H_FREE_2D() and _get_h_free_2d() unchanged. Public API: signature, return shape, exceptions all identical. H_FREE_2D continues to be the SSOT for the sparse matrix; the eigenbasis cache is keyed off it implicitly (built once, the H_0 sparse matrix is also a module-level singleton).
Unused import dropped: scipy.sparse.linalg.expm_multiply is no longer needed (was used only by the previous per-channel loop).

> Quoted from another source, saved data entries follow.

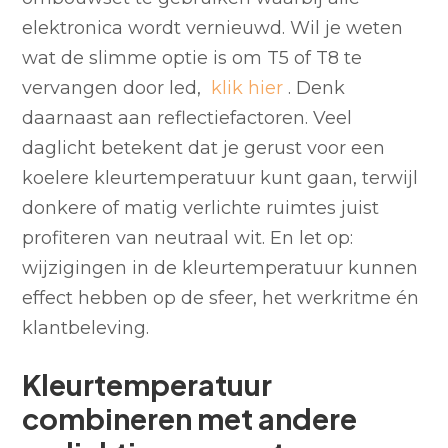
elektronica wordt vernieuwd. Wil je weten
wat de slimme optie is om T5 of T8 te
vervangen door led,
klik hier
. Denk
daarnaast aan reflectiefactoren. Veel
daglicht betekent dat je gerust voor een
koelere kleurtemperatuur kunt gaan, terwijl
donkere of matig verlichte ruimtes juist
profiteren van neutraal wit. En let op:
wijzigingen in de kleurtemperatuur kunnen
effect hebben op de sfeer, het werkritme én
klantbeleving.
Kleurtemperatuur
combineren met andere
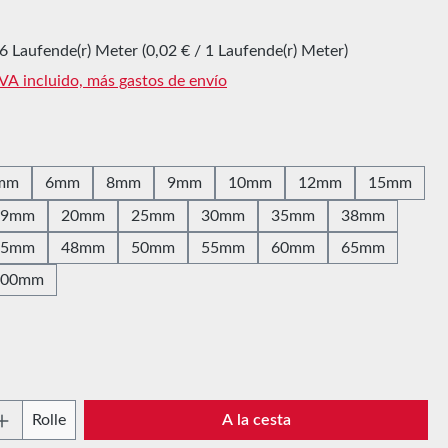
6 Laufende(r) Meter
(0,02 € / 1 Laufende(r) Meter)
IVA incluido, más gastos de envío
mm
6mm
8mm
9mm
10mm
12mm
15mm
19mm
20mm
25mm
30mm
35mm
38mm
45mm
48mm
50mm
55mm
60mm
65mm
100mm
 del producto: introduce la cantidad desead
Rolle
A la cesta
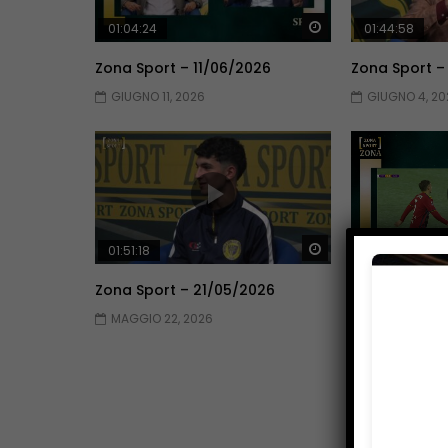
Guarda Dopo
01:04:24
01:44:58
Zona Sport – 11/06/2026
Zona Sport –
GIUGNO 11, 2026
GIUGNO 4, 20
Guarda Dopo
01:51:18
01:51:09
Zona Sport – 21/05/2026
Zona Sport –
MAGGIO 22, 2026
MAGGIO 14, 2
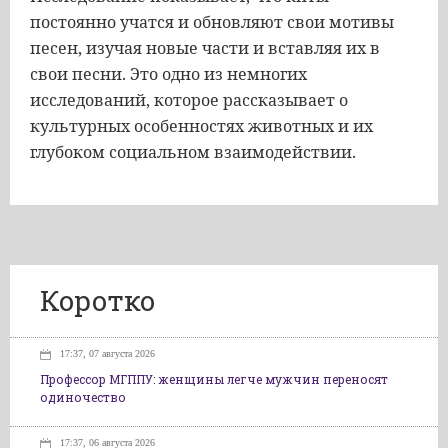
постоянно учатся и обновляют свои мотивы
песен, изучая новые части и вставляя их в
свои песни. Это одно из немногих
исследований, которое рассказывает о
культурных особенностях животных и их
глубоком социальном взаимодействии.
Коротко
17:37, 07 августа 2026
Профессор МГППУ: женщины легче мужчин переносят
одиночество
17:37, 06 августа 2026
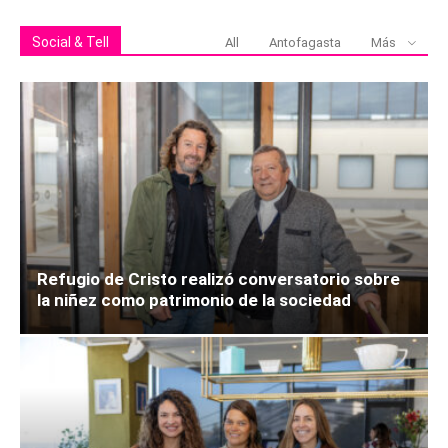
Social & Tell
All
Antofagasta
Más
Refugio de Cristo realizó conversatorio sobre
la niñez como patrimonio de la sociedad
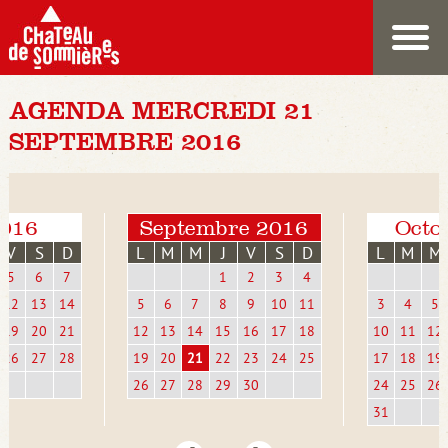
AGENDA MERCREDI 21
SEPTEMBRE 2016
2016
Septembre 2016
Octo
V
S
D
L
M
M
J
V
S
D
L
M
M
5
6
7
1
2
3
4
12
13
14
5
6
7
8
9
10
11
3
4
5
19
20
21
12
13
14
15
16
17
18
10
11
12
26
27
28
19
20
21
22
23
24
25
17
18
19
26
27
28
29
30
24
25
26
31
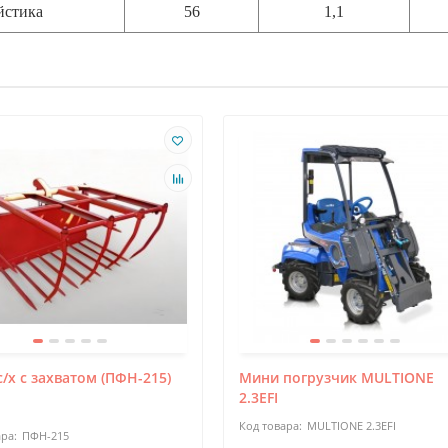
йстика
56
1,1
/х с захватом (ПФН-215)
Мини погрузчик MULTIONE
2.3EFI
MULTIONE 2.3EFI
ПФН-215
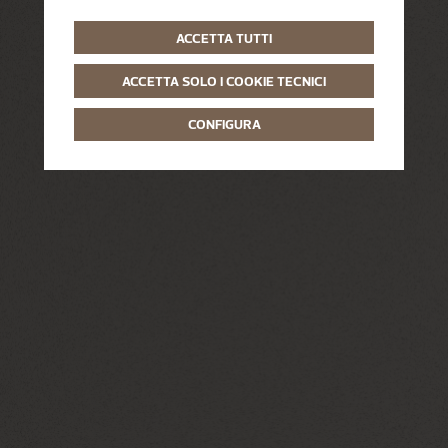
ACCETTA TUTTI
ACCETTA SOLO I COOKIE TECNICI
CONFIGURA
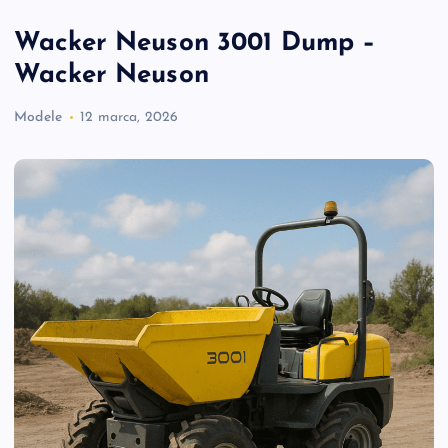
Wacker Neuson 3001 Dump –
Wacker Neuson
Modele
12 marca, 2026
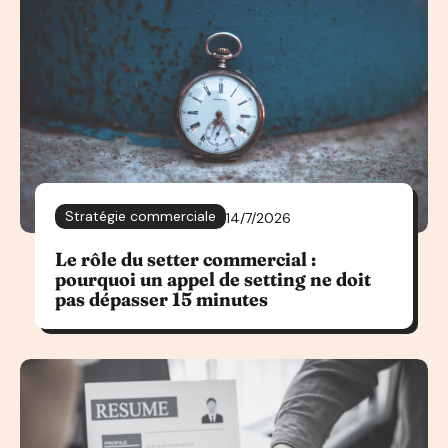
Stratégie commerciale
14/7/2026
Le rôle du setter commercial :
pourquoi un appel de setting ne doit
pas dépasser 15 minutes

Parity numbers (real `H_FREE_2D`, N_TRIALS=20, warmup=3, t=0.1, seed 20260511)¶

Path	Median ms	IQR ms
New: eigenbasis-diagonal, batched	0.057	0.030
Old: per-channel sparse `expm_multiply`	10.75	2.77
Speedup	189.7×	—

Max-abs deviation (new vs sparse reference): 1.54e-16 (machine-precision bit-equivalent; same scale as the spike's 1.8e-16 on the synthetic Laplacian).
One-shot eigendecomposition cost: ~6 ms on commodity workstation; amortized over the first call (lazy build).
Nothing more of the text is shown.